Clinton, the frontrunner for the Democratic presidential nomination in 2016, has come under criticism for using a personal email account, hosted on a private server in her New York state home, instead of a government one for messages she sent and received as secretary of state.
The move by the FBI to classify some of the material could further fuel criticism that she handled sensitive information on her private email.
But State Department spokeswoman Marie Harf told that the information classified by the FBI amounted to "less than two sentences."
“The email and the information in this email ... was not classified at time it was sent,” Harf said.
The emails released on Friday did not appear to support for Republican accusations that Clinton was involved in efforts to downplay the role of Islamic militants in the attacks on a U.S. diplomatic compound and CIA base in Benghazi. Nor did they indicate that Clinton was personally involved in decisions that resulted in weak security at the Benghazi outposts.
But the correspondence did offer a glimpse into how Clinton's team was concerned about her image immediately afterward.
A senior adviser to Clinton, Jake Sullivan, forwarded an email from a State Department official about positive media coverage of a statement she gave on Sept. 12, 2012, the day after the killings.
"Really nice work guys," State Department official Matthew Walsh wrote in an email to other staffers, which linked to a story on the Slate news site praising Clinton's comments about Benghazi as "her most eloquent news conference as secretary of state."
Sullivan, Clinton's deputy chief of staff, passed the email on to her with the letters "FYI."
In another email from September 2012, Sullivan assured the secretary of state that she had used the correct language to describe the lead-up to the Benghazi attacks.
U.S. officials' exact wording of the attackers' motivation had become important because the Obama administration initially said the assaults were a spontaneous protest against an anti-Islamic film posted on the Internet.
The U.S. ambassador to the United Nations at the time, Susan Rice, drew heavy criticism from Republicans for making this claim on several Sunday TV shows, even though intelligence indicated within hours after the attacks that they had been the carefully planned work of Islamist militia members.

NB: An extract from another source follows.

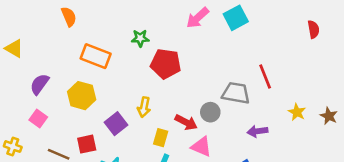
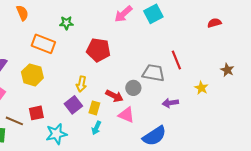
red semicircle: (314, 29) -> (214, 23), turned -96
green star: (140, 38) -> (66, 23), moved
brown star: (329, 116) -> (227, 70), moved
purple square: (116, 124) -> (73, 105), moved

Sullivan assured Clinton that her language when discussing the attacks in public had been correct.
"You never said spontaneous or characterized the motives, in fact you were careful in your first statement to say we were assessing motive and method," he wrote in an email.
A number of the emails to Clinton, some from high-ranking officials, are flattering to the former first lady.

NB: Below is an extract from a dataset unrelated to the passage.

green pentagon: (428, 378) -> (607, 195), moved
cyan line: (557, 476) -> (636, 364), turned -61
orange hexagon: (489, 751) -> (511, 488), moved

After Clinton appeared on television the day after the Benghazi attack, Liz Sherwood-Randall, a White House official, sent a message to her via Sullivan which described Clinton's performance as "emphatic and unflinching and inspiring; she was wise and steady and strong. My 80 year old mother called from LA to say, 'She was like our rock of Gibraltar.'"
Long a focus of Republican investigators in Congress, accusations that Clinton was negligent on Benghazi are putting her under more intense scrutiny now that she is running for the Democratic Party nomination in the 2016 presidential election.
Republicans say the Obama administration was lax about the security of U.S. personnel in Libya and then misled the public about the nature of the attacks, but various congressional probes have produced little damaging evidence.
State Department spokeswoman Marie Harf said that the 296 emails released on Friday "do not change the essential facts or our understanding of the events before, during or after the attacks."
They were the first installment of a rolling release of 55,000 pages of emails from her time as secretary of state between 2009 and 2013 that are due to be released in the coming months.
Clinton or her aides have deleted another 30,000 emails which she has termed as personal from the same private account, causing Republicans in Congress to accuse her of picking and choosing what she wants to make public.
Rep. Trey Gowdy, the Republican who heads the Benghazi probe in the House of Representatives, said the emails made public on Friday "continue to reinforce the fact that unresolved questions and issues remain as it relates to Benghazi."
He also complained that there was a significant gap in the emails between late April and July 4, 2012, a period when threats from militants in Benghazi were being more regularly reported.